Project

General

Profile

Actions

Bug #50511

open

osd: rmdir .snap/snap triggers snaptrim and then crashes various OSDs

Added by Rainer Stumbaum almost 3 years ago. Updated almost 3 years ago.

Status:
Need More Info
Priority:
Normal
Assignee:
-
Target version:
-
% Done:

0%

Source:
Tags:
Backport:
Regression:
Severity:
3 - minor
Reviewed:
Affected Versions:
ceph-qa-suite:
Pull request ID:
Crash signature (v1):
Crash signature (v2):

Description

Hi,
we use http://manpages.ubuntu.com/manpages/artful/man1/cephfs-snap.1.html to create hourly, daily, weekly and monthly snapshots wihtin our cephFS filesystem.
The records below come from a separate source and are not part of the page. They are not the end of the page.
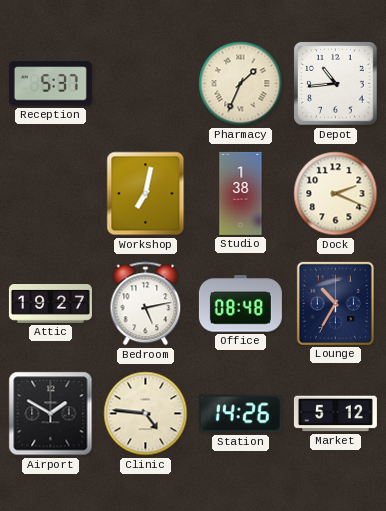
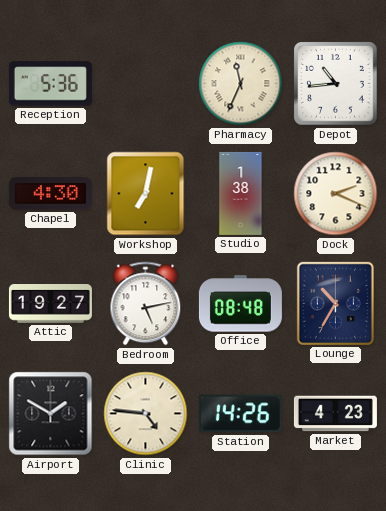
Reception: 5:37 -> 5:36
Pharmacy: 1:34 -> 11:34
Chapel: none -> 4:30
Market: 5:12 -> 4:23
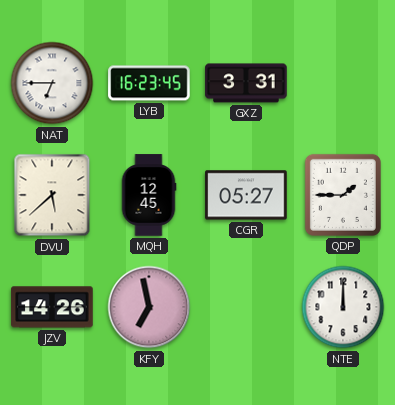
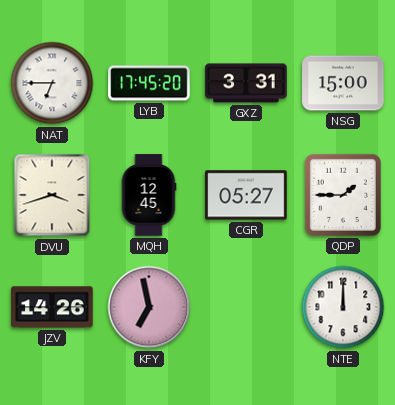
LYB: 16:23 -> 17:45
NSG: none -> 15:00
DVU: 5:38 -> 3:42
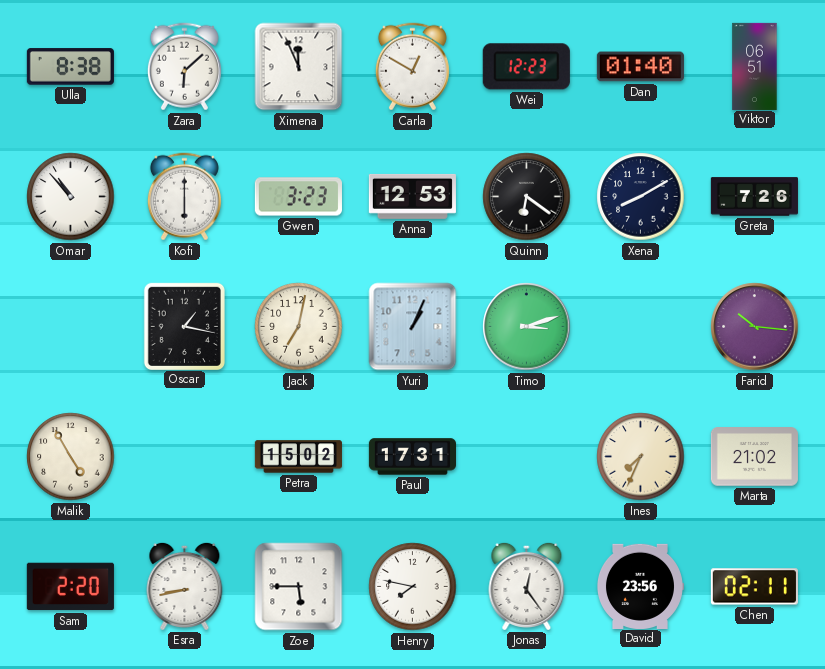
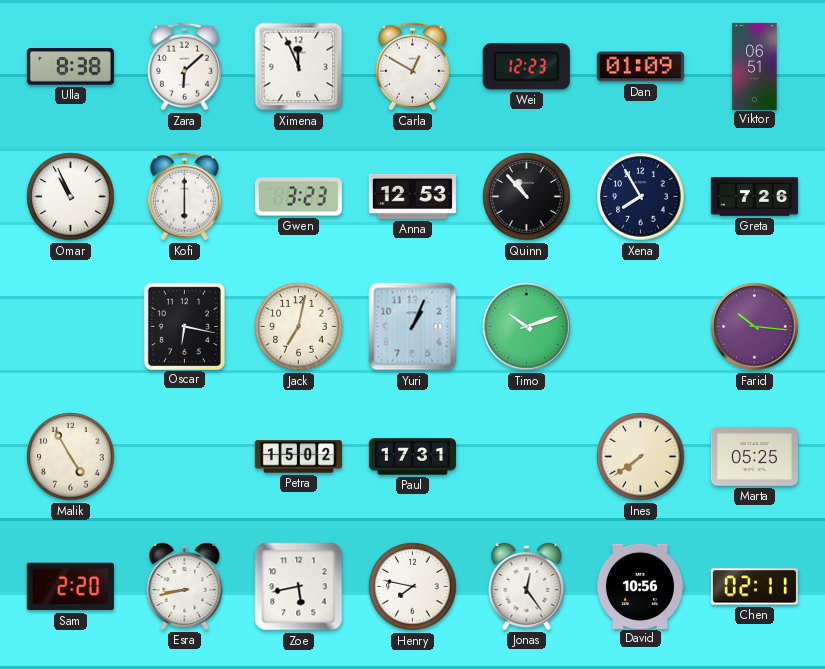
Dan: 01:40 -> 01:09
Omar: 10:53 -> 10:56
Quinn: 6:21 -> 10:53
Xena: 8:10 -> 7:55
Oscar: 1:17 -> 6:17
Timo: 3:12 -> 10:12
Ines: 7:34 -> 7:39
Marta: 21:02 -> 05:25
Zoe: 5:45 -> 5:43
David: 23:56 -> 10:56
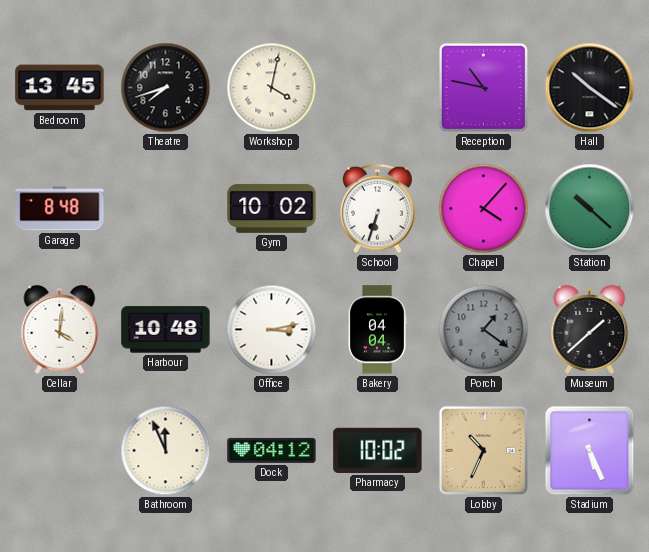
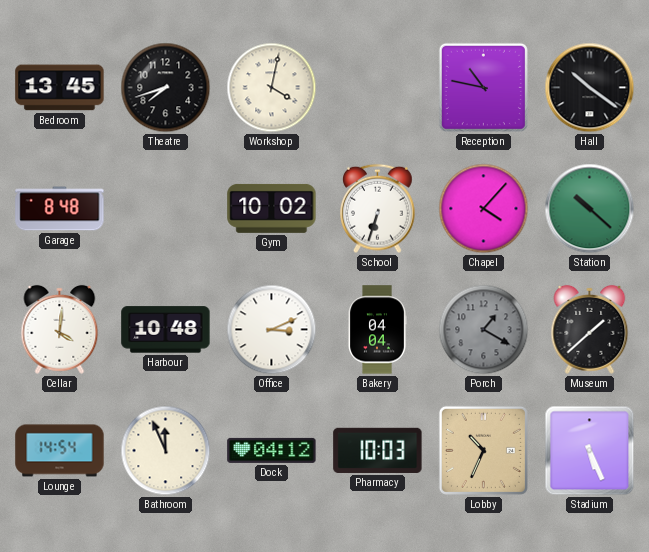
Office: 3:13 -> 3:11
Porch: 1:21 -> 1:20
Lounge: none -> 14:54
Pharmacy: 10:02 -> 10:03
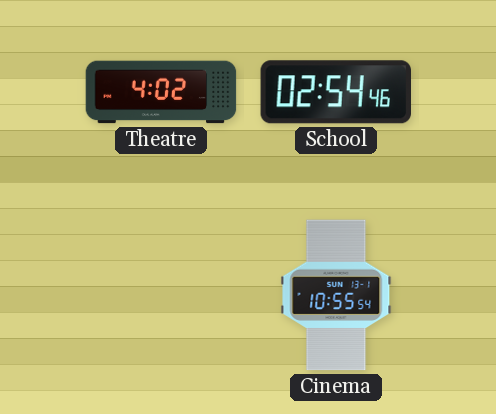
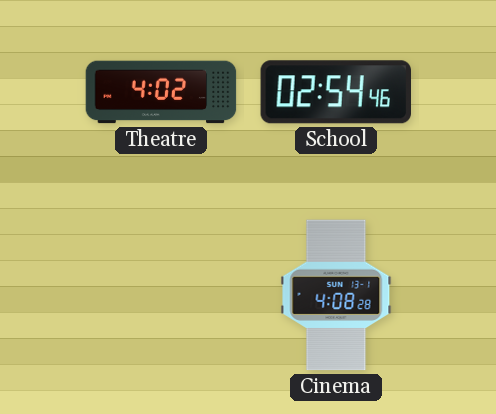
Cinema: 10:55 -> 4:08
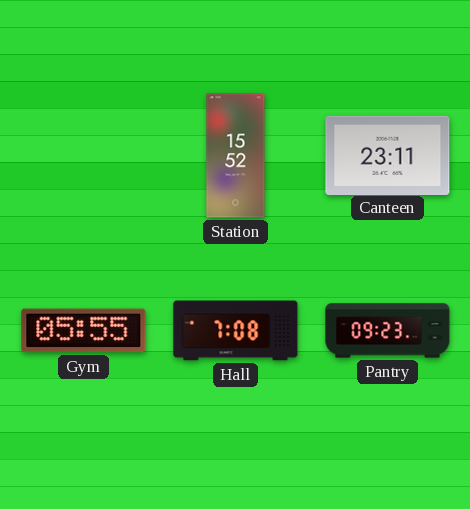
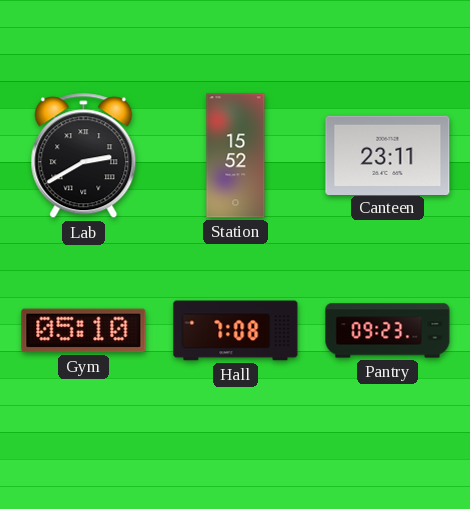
Lab: none -> 2:40
Gym: 05:55 -> 05:10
Unfortunately the script did not run for two weeks - I fixed that - and then the mass deletion of older snapshots brought the 5 node Ceph cluster down.

I only could fix it by stopping the snap trimming by executing
ceph config set osd osd_pg_max_concurrent_snap_trims 0

Various OSDs went down with a crash.

And all the Proxmox KVM guests on top slowed down or crashed.

Please find attached the log file of a crashed OSD.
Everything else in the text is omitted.